» Supplied data
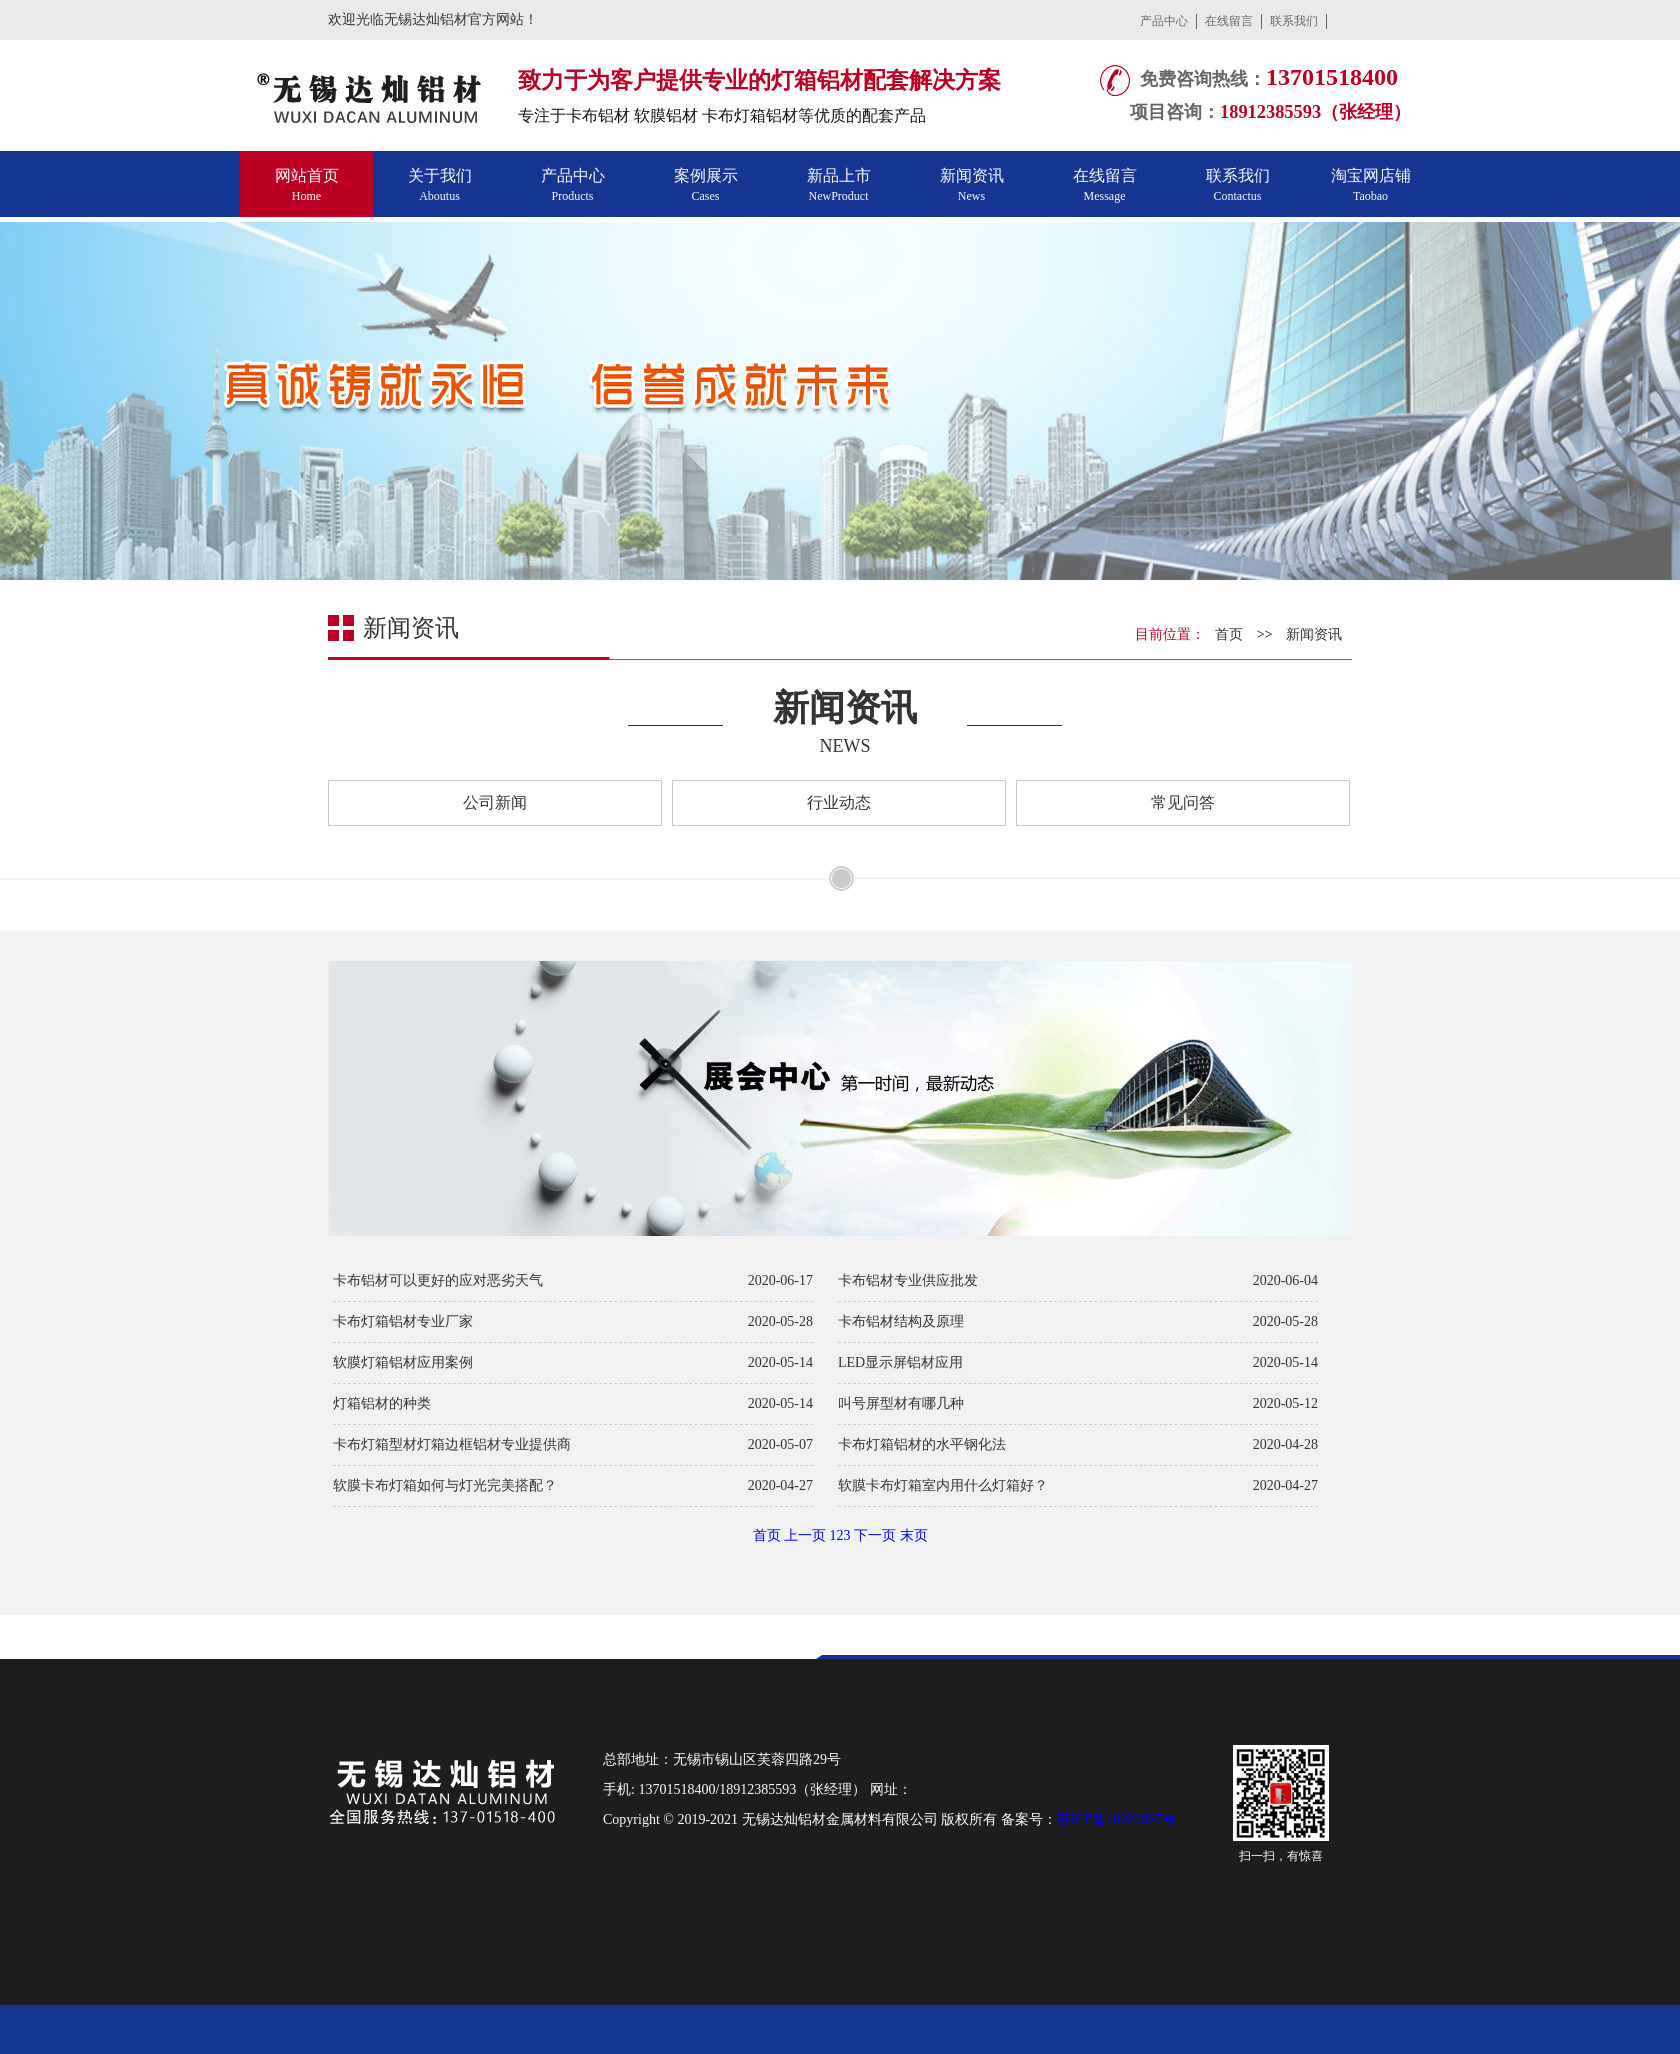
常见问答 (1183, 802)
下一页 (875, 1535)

* * *

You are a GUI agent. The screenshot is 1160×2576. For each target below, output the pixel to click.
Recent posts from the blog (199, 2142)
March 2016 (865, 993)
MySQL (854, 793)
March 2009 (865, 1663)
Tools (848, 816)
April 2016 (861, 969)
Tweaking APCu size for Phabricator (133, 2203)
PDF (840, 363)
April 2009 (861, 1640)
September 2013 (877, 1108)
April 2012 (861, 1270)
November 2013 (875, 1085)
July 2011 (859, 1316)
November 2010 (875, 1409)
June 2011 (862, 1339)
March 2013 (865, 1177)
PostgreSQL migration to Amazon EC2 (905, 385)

» Your assignment
Repeat, word for word, the lines above between the line holding "November 2013 (875, 1085)" and the line holding "PostgreSQL migration to Amazon EC2 (905, 385)", inclusive; omit everything else.

» Exercise solution
November 2013 (875, 1085)
July 2011 (859, 1316)
November 2010 (875, 1409)
June 2011 (862, 1339)
March 2013 (865, 1177)
PostgreSQL migration to Amazon EC2 (905, 385)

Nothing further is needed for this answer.